Extracted page text data
.....

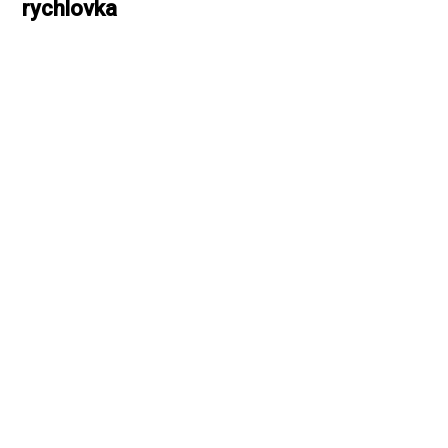
rychlovka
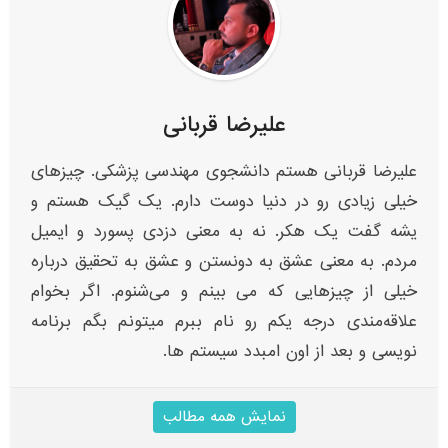
علیرضا قربانی
علیرضا قربانی هستم دانشجوی مهندسی پزشکی. چیزهای
خیلی زیادی رو در دنیا دوست دارم. یک گیک هستم و
یشه گفت یک هکر. نه به معنی دزدی پسورد و ایمیل
مردم. به معنی عشق به دونستن و عشق به تحقیق درباره
خیلی از چیزهایی که می بینم و می‌شنوم. اگر بخوام
علاقه‌مندی‌ درجه یکم رو نام ببرم میتونم بگم برنامه
نویسی و بعد از اون امبدد سیستم ها.
نمایش همه مطالب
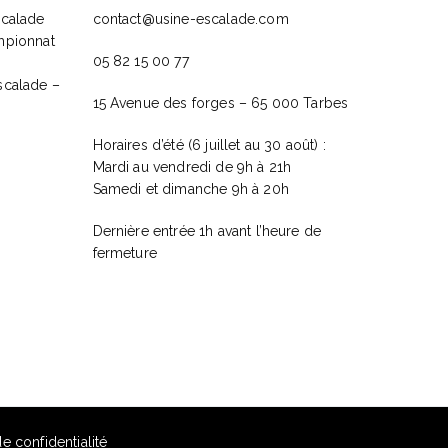
scalade
contact@usine-escalade.com
mpionnat
05 82 15 00 77
scalade –
15 Avenue des forges – 65 000 Tarbes
Horaires d’été (6 juillet au 30 août) :
Mardi au vendredi de 9h à 21h
Samedi et dimanche 9h à 20h
Dernière entrée 1h avant l’heure de
fermeture
de confidentialité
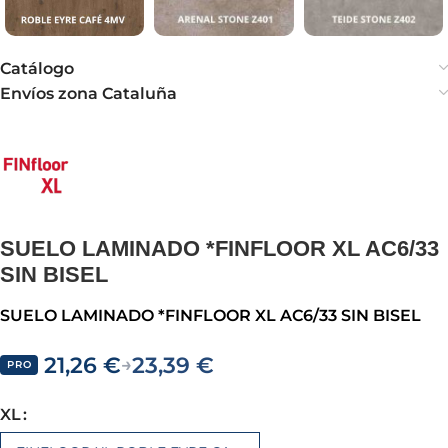
Catálogo
Envíos zona Cataluña
SUELO LAMINADO *FINFLOOR XL AC6/33
SIN BISEL
SUELO LAMINADO *FINFLOOR XL AC6/33 SIN BISEL
21,26
€
23,39
€
→
PRO
XL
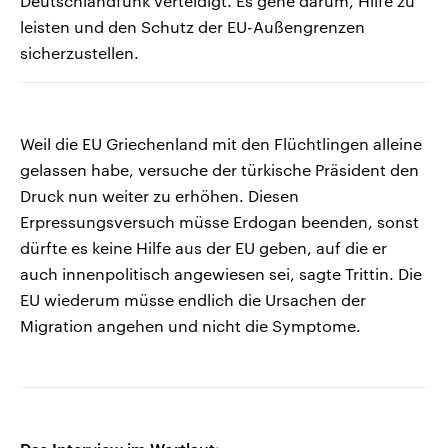
Deutschlandfunk verteidigt. Es gehe darum, Hilfe zu
leisten und den Schutz der EU-Außengrenzen
sicherzustellen.
Weil die EU Griechenland mit den Flüchtlingen alleine
gelassen habe, versuche der türkische Präsident den
Druck nun weiter zu erhöhen. Diesen
Erpressungsversuch müsse Erdogan beenden, sonst
dürfte es keine Hilfe aus der EU geben, auf die er
auch innenpolitisch angewiesen sei, sagte Trittin. Die
EU wiederum müsse endlich die Ursachen der
Migration angehen und nicht die Symptome.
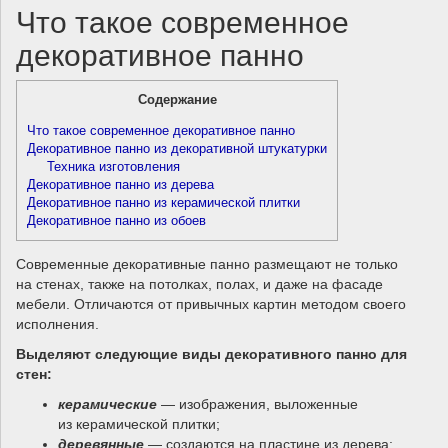
Что такое современное
декоративное панно
Содержание
Что такое современное декоративное панно
Декоративное панно из декоративной штукатурки
Техника изготовления
Декоративное панно из дерева
Декоративное панно из керамической плитки
Декоративное панно из обоев
Современные декоративные панно размещают не только
на стенах, также на потолках, полах, и даже на фасаде
мебели. Отличаются от привычных картин методом своего
исполнения.
Выделяют следующие виды декоративного панно для
стен:
керамические
— изображения, выложенные
из керамической плитки;
деревянные
— создаются на пластине из дерева;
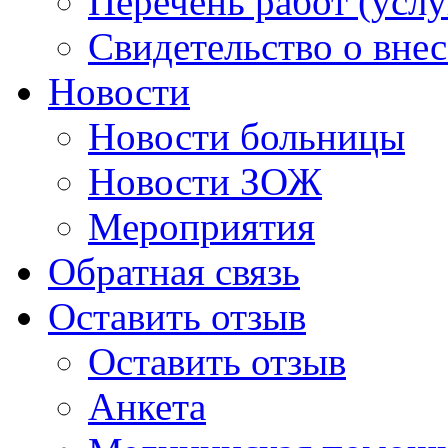
Перечень работ (услу
Свидетельство о вне
Новости
Новости больницы
Новости ЗОЖ
Мероприятия
Обратная связь
Оставить отзыв
Оставить отзыв
Анкета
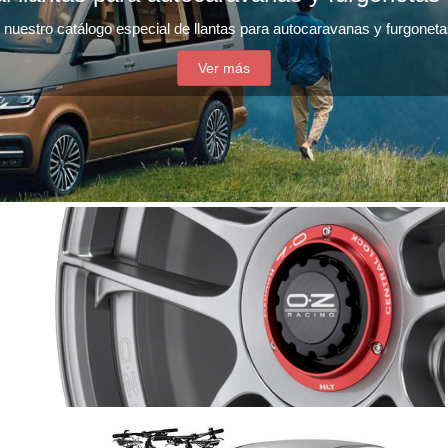
nuestro catálogo especial de llantas para autocaravanas y furgonet
Ver más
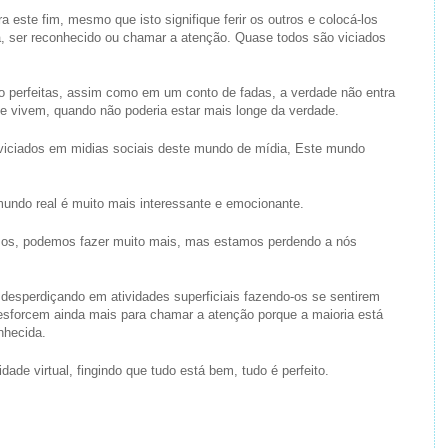
ste fim, mesmo que isto signifique ferir os outros e colocá-los
a, ser reconhecido ou chamar a atenção. Quase todos são viciados
perfeitas, assim como em um conto de fadas, a verdade não entra
e vivem, quando não poderia estar mais longe da verdade.
iciados em midias sociais deste mundo de mídia, Este mundo
undo real é muito mais interessante e emocionante.
os, podemos fazer muito mais, mas estamos perdendo a nós
desperdiçando em atividades superficiais fazendo-os se sentirem
esforcem ainda mais para chamar a atenção porque a maioria está
nhecida.
de virtual, fingindo que tudo está bem, tudo é perfeito.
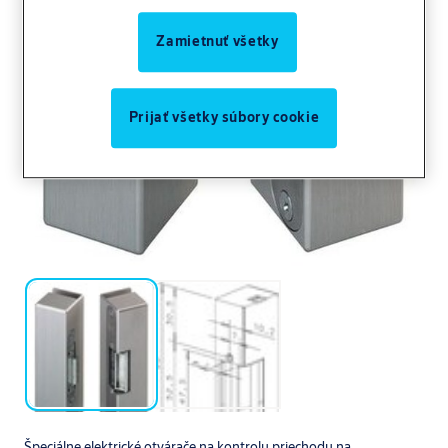
Zamietnuť všetky
Prijať všetky súbory cookie
Špeciálne elektrické otvárače na kontrolu priechodu na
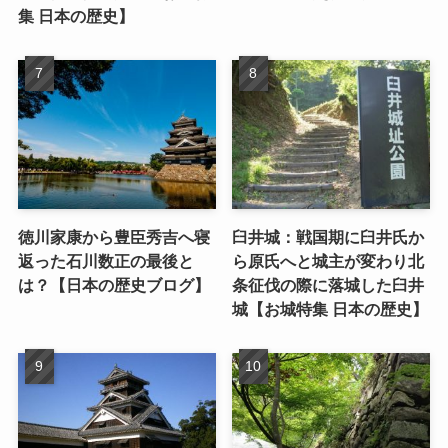
集 日本の歴史】
徳川家康から豊臣秀吉へ寝
臼井城：戦国期に臼井氏か
返った石川数正の最後と
ら原氏へと城主が変わり北
は？【日本の歴史ブログ】
条征伐の際に落城した臼井
城【お城特集 日本の歴史】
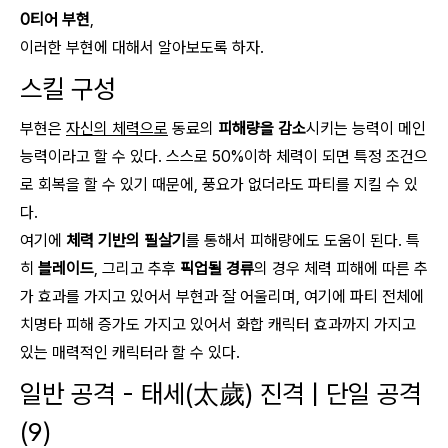
0티어 부현
,
이러한 부현에 대해서 알아보도록 하자.
스킬 구성
부현은
자신의 체력으로
동료의
피해량을 감소
시키는 능력이 메인
능력이라고 할 수 있다. 스스로 50%이하 체력이 되면 특정 조건으
로 회복을 할 수 있기 때문에, 풍요가 없더라도 파티를 지킬 수 있
다.
여기에
체력 기반의 필살기
를 통해서 피해량에도 도움이 된다. 특
히
블레이드
, 그리고 추후
픽업될 경류
의 경우 체력 피해에 따른 추
가 효과를 가지고 있어서 부현과 잘 어울리며, 여기에 파티 전체에
치명타 피해 증가도 가지고 있어서 화합 캐릭터 효과까지 가지고
있는 매력적인 캐릭터라 할 수 있다.
일반 공격 - 태세(太歲) 진격 | 단일 공격
(9)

.....

— WORK REQUIRED —
Could you write out exactly the lines running from the one with "Zamietnuť všetky" through the last line of the data above, both ends kept, and omit any picture?

— SOLUTION TO THIS TASK —
Zamietnuť všetky
Prijať všetky súbory cookie
Špeciálne elektrické otvárače na kontrolu priechodu na
集 日本の歴史】
徳川家康から豊臣秀吉へ寝
臼井城：戦国期に臼井氏か
返った石川数正の最後と
ら原氏へと城主が変わり北
は？【日本の歴史ブログ】
条征伐の際に落城した臼井
城【お城特集 日本の歴史】
0티어 부현
,
이러한 부현에 대해서 알아보도록 하자.
스킬 구성
부현은
자신의 체력으로
동료의
피해량을 감소
시키는 능력이 메인
능력이라고 할 수 있다. 스스로 50%이하 체력이 되면 특정 조건으
로 회복을 할 수 있기 때문에, 풍요가 없더라도 파티를 지킬 수 있
다.
여기에
체력 기반의 필살기
를 통해서 피해량에도 도움이 된다. 특
히
블레이드
, 그리고 추후
픽업될 경류
의 경우 체력 피해에 따른 추
가 효과를 가지고 있어서 부현과 잘 어울리며, 여기에 파티 전체에
치명타 피해 증가도 가지고 있어서 화합 캐릭터 효과까지 가지고
있는 매력적인 캐릭터라 할 수 있다.
일반 공격 - 태세(太歲) 진격 | 단일 공격
(9)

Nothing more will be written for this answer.